“We always do a year in review in dining,” said an editor in the newsroom. She looked straight at me.

What? Can’t the new girl just get coffee and make copies for people? Apparently not.

Alrighty, then. I don’t have four seasons of firsthand experience upon which to recap 12 months of restaurant news. I arrived in September, and the months that have followed have been nothing short of whirlwind for the restaurant community. Mostly, in a good way.

But before we get to fall and winter, let's roll back the calendar to February, when the James Beard Foundation announced its 2015 restaurant and chef semifinalists. Atlanta was well represented, with 13 nominations for esteemed culinary awards, the highest number this city has ever seen.

It saw four area chefs (Todd Ginsberg, Billy Allin, Kevin Gillespie and Steven Satterfield) nominated for Best Chef: Southeast. Anne Quatrano’s Bacchanalia was in the running for Outstanding Restaurant, and Angus Brown and Nhan Le’s Buckhead seafood spot Lusca for Best New Restaurant. Landon Thompson of Cooks & Soldiers saw his name in the hat for Rising Star Chef (Earlier this month, Thompson, along with chef John Castellucci, prepared a Basque feast at the venerable Beard House in New York.) and Ford Fry got a nod for Outstanding Restaurateur, his third in as many years.

None walked away with a medal, but what speaks volumes and perhaps gives further credence to the nomination is that these chefs and restaurants have powered ahead in 2015.

Allin joined forces with bakers David Garcia and Abigail Quinn to open Proof Bakeshop in Inman Park. By the time this story goes to print, Allin's newest concept, cafe-bistro Bread & Butterfly, located down the street from Proof, will likely have opened. Satterfield dangled a tasty carrot with his 2015 veg-forward cookbook, "Root to Leaf." If the culinary gods are at all fair, his first cookbook should win awards. Not to be outdone, top chef Gillespie opened Revival and he published his second cookbook.

Despite the demands of Bacchanalia, Star Provisions and Floataway Café, Quatrano opened two restaurants, Little Bacch in Westside and W.H. Stiles Fish Camp (aka Dub's) at Ponce City Market. When I spoke with Quatrano this past October, she put those openings in perspective: "I've never opened a restaurant at 56 (years old) before. Abattoir was eight years ago."

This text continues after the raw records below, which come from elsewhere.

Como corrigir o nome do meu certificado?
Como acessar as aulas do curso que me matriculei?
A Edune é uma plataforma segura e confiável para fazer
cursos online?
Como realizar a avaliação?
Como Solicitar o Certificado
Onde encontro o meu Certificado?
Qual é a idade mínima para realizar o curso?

Abattoir, Quatrano's Westside steakhouse that closed earlier this year, brings us to the matter of Ford Fry. In the same space where Abattoir rests in peace, Fry has breathed new life with French-inspired steakhouse Marcel, which I awarded three stars. But Marcel wasn't Fry's only project in 2015. His Tex-Mex concept Superica opened at Krog Street Market in February (and another Superica is slated to open in the Buckhead Court shopping center this spring). He had a hand in Bar Margot, which opened this fall at the Four Seasons Hotel, and within weeks, he'd also opened State of Grace, a Southern-inspired coastal-cuisine restaurant, in Houston. More seafood is a-comin' when BeetleCat unlocks doors any day now in Inman Park. All of this from the guy whose team also operates JCT Kitchen, No. 246, the Optimist, King + Duke, St. Cecilia and the El Felix.

Fry’s family of restaurants doubled in the past year. What’s more, despite opening in quick succession, each concept has been well received. “He’s like our King Midas,” Atlanta Journal-Constitution dining critic Wyatt Williams wrote in an email.

When I think about "the scene" as a geographic picture, the action has been Krog Street Market, Ponce City Market and the Beltline that connects them, as well as Westside. Krog Street has maintained its stride since opening a little more than a year ago. Ginsberg's sandwich stall, Fred's Meat & Bread, and his Israeli street food spot, Yalla, are busy to say the least. Chef Kevin Ouzts of the Cockentrice has his entrepreneurial thinking cap on with the recent addition of hot dog cart Frankly next to his charcuterie shop the Spotted Trotter. Ticonderoga Club saw two of the city's most respected bartenders, Greg Best and Paul Calvert, team up with pals to open another anchor restaurant at the food hall. A hop, skip and a jump down the Beltline's Eastside Trail, Ladybird Grove & Mess Hall recently announced it will be expanding to include a more than 4,000-square-foot outdoor "grove" with a bar.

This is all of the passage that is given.